A loucura é por ele apresentada como fonte da sabedoria e de iluminação, comparada a um estado de êxtase religioso conforme o formulado pelas religiões orientais. O louco é aquele que, ao contrário dos muitos, a maioria que caminha de cabeça baixa seguindo o rumo da correnteza e com correntes nos pés, caminha com a certeza de seu caminhar e de sua busca, de sua procura. Os loucos seriam os portadores de uma certeza que incandesce e transcende a falta de visão e de sabedoria. Em constante pulsão, a palavra, o gesto, a imagem, o canto se misturam e mais que retratar uma realidade, se confronta com a realidade ficcionalmente.
Entre a verdade e a ficção, quem poderia apresentar a versão insofismável e definitiva, se a própria civilização ocidental “se tornou tão complicada e frágil, como um computador”? Entre as verdades da História e as mentiras da ficção quem poderia estabelecer com nitidez absoluta a mais insofismável fronteira? Falando aparentemente de uma história e de uma vivência reais o poeta vaga por outras margens.
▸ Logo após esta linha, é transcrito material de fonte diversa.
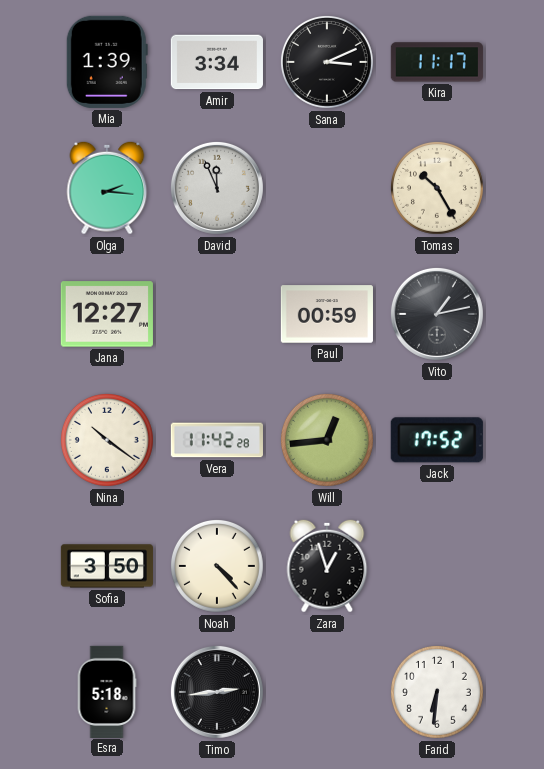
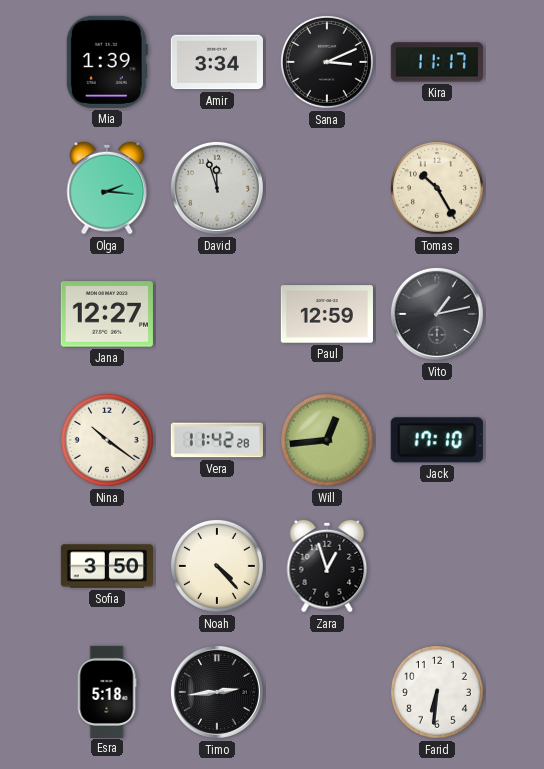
David: 11:56 -> 11:57
Paul: 00:59 -> 12:59
Jack: 17:52 -> 17:10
Questionar valores e posturas buscando um significado mais real para a vida, numa visão existencialista. A loucura, nesse aspecto, não é a loucura moderna, mas a loucura em seu aspecto clássico, de transcendência, de êxtase místico e de revelação. Essa loucura, portanto, permite ao poeta ver mais e mais profundamente, observando detalhes da realidade cotidiana que fogem à percepção dos chamados “sãos” e comuns que caminham de cabeça baixa, como um gado que segue no rumo do nada. E é contra esse comportamento atordoado e repetitivo, sem criatividade e sem luz que se insurge a louca palavra do poeta.
“A loucura tornou-se, no homem, a possibilidade de abolir o homem e o mundo – e mesmo essas imagens que recusam o mundo e deformam o homem. Ela é, bem abaixo do sonho, bem abaixo do pesadelo da bestialidade, o último recurso: o fim e o começo de tudo. Não que ela seja uma promessa, como no lirismo alemão, mas porque ela é o equívoco do caos e do apocalipse: o idiota que grita e torce os ombros para escapar ao nada que o aprisiona é o nascimento do primeiro homem e seu primeiro movimento na direção da liberdade, ou o último sobressalto do último moribundo?”.
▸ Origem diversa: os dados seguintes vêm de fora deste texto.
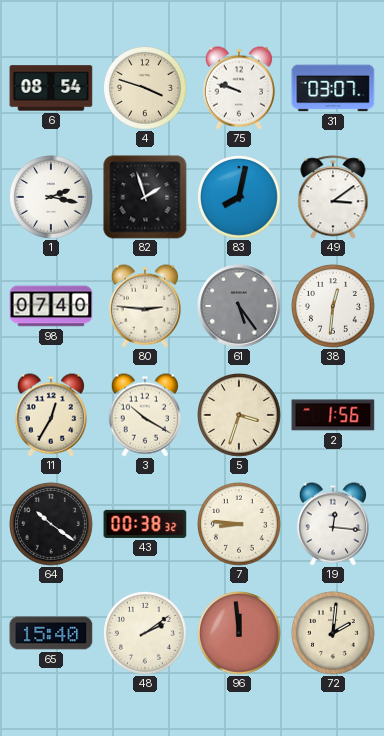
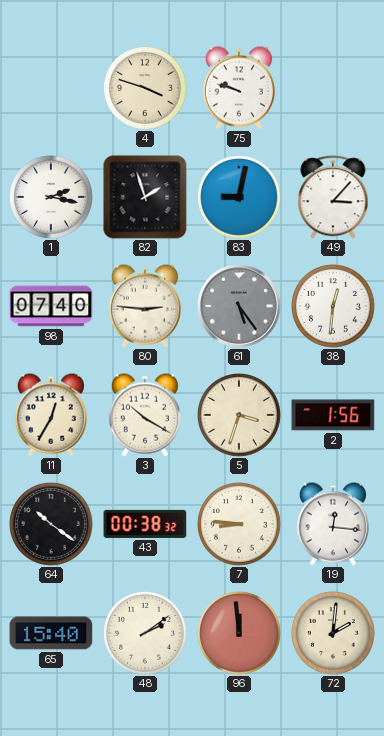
6: 08:54 -> none
31: 03:07 -> none
83: 8:02 -> 9:02
49: 3:09 -> 3:07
Raul Seixas, em sua obra poético-musical fez da loucura um paradoxo encarnando uma personagem que, ao mesmo tempo era sábio e profeta, que emitia questionamentos constantes, visões e profecias desdobradas em letras carregadas de nonsense. Entre o cantor popular de sucesso e o profeta do caos anuncia não as benesses prometidas pela sociedade de consumo, mas sim a confusão e o caos do abismo infinito, como em “As profecias”: “O anjo surgindo do mar/ Os selos de fogo, o eclipse/ Os símbolos do Apocalipse/ A fuga geral dos ciganos/ Os séculos de Nostradamus/ E está em qualquer profecia /Que o mundo se acaba um dia.”
Anunciar um fim que está próximo significa negar o happy end das telas de tv e dos cinemas e da própria maioria das músicas populares, mesmo daquelas que enfatizam as desilusões amorosas, mas deixam sempre a possibilidade para um novo amor onde a felicidade enfim estaria presente. A arte flerta com o sonho e assim o poeta e o louco se confundem. O desafio é manter-se no limite possível de se saber, pelo menos de forma aparente, onde começa a obra e onde termina a loucura ou vice-versa. Mas haverá realmente um parâmetro definido e definitivo para determinadas avaliações?
Mas, e quem é o outro? Quem é o louco? A realidade não se revela enquanto totalidade, mas sim, enquanto ficção e cada ficção, perante o olho humano, é um universo. O louco só é louco se sua verdade é colocada em contraste com outras. Entre o cantor popular que canta sua terra, seus costumes ou expressa seu eu lírico, Raul Seixas vagou pelo terreno do ficcional e fez da loucura mais do que uma patologia, uma possibilidade de criação.